These studies were carried out to determine whether SFC as a fatty acid uptake inhibitor has a protective effect on HFD-induced steatosis and steatohepatitis in C57BL/6J mice. To determine whether liver tissues are sensitive to the inhibitory effect of SFC on fatty acid uptake, incorporation of BODIPY-palmitate as a fluorescence-tagged fatty acid into liver and SFC’s inhibitory effect on the incorporation were initially investigated in C57BL/6J mice. SFC dominantly reduced BODIPY-palmitate incorporation into liver tissues among various tissues. In addition, SFC reduced fasting-induced steatosis induced by excessive mobilization of circulating fatty acids into liver. These data suggest that liver is one of the most sensitive tissues to SFC’s inhibitory effect on fatty acid uptake. Due to SFC having inhibitory activity of fatty acid uptake into hepatocytes, SFC prevented palmitate-induced fat accumulation and lipotoxicity in HepG2 hepatocyte cells. SFC treatment in HFD-fed C57BL/6J mice reduced liver size and triacylglycerol amount in the liver tissues. In company with SFC’s preventing effect on fat accumulation in HFD-fed mouse liver, SFC restored HFD-induced hepatic inflammation and damage.

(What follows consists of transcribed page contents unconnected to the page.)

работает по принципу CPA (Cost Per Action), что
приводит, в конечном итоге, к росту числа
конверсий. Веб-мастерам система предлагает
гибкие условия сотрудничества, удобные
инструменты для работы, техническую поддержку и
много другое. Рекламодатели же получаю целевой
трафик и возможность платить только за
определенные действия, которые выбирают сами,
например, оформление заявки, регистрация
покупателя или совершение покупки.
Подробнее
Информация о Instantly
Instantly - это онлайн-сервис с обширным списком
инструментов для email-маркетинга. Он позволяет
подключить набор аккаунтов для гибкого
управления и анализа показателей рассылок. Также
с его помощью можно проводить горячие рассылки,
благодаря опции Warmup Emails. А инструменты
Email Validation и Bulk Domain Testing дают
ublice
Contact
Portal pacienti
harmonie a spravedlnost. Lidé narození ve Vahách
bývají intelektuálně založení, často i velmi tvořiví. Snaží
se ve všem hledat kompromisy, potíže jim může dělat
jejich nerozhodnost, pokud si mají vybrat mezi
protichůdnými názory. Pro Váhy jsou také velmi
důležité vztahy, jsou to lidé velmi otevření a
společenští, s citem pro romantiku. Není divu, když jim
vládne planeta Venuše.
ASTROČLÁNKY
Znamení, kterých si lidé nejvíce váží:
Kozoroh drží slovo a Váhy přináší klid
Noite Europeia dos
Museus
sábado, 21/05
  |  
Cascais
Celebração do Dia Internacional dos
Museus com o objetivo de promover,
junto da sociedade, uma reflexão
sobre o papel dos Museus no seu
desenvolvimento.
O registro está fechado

SFC treatment also reduced hepatic insulin resistance, and thus, ameliorated hyperglycemia HFD-fed mice.
SFC is thought to be an intracellular metabolic derivative synthesized from oxaloacetate and sodium fluoroacetate (SFA) by using TCA cycle enzyme citrate synthase, and acts as an allosteric inhibitor of TCA cycle enzyme aconitase31,32. Thus, SFC is thought to be a toxic compound to induce energy loss in cells. In fact, high concentration of SFC showed inhibitory effect on aconitase, and thus was cytotoxic to cells34,35. However, the concentration of SFC lower than 0.2 mM used in these experiments was suboptimal concentration in showing its inhibitory effect on aconitase, and thus not toxic33. In addition, treatment with trans-aconitic acid as another inhibitor of aconitase or knockdown of aconitase was not protective against fatty acid-induced lipotoxicity in beta cells33. SFC’s protective effect was highly specific for fatty acid-induced toxicity and another fatty acid uptake inhibitor sulfo-N-succinimidyl oleate had similar protective effect against palmitate-induced cell death33,36. In accordance with these reports, our data showed that SFC prevented BODIPY-palmitate uptake and palmitate-induced lipotoxicity in hepatocytes. It is concluded that SFC’s protective effect on fatty acid-induced lipotoxicity in hepatocytes was also due to its inhibitory effect on the cellular uptake of fatty acids.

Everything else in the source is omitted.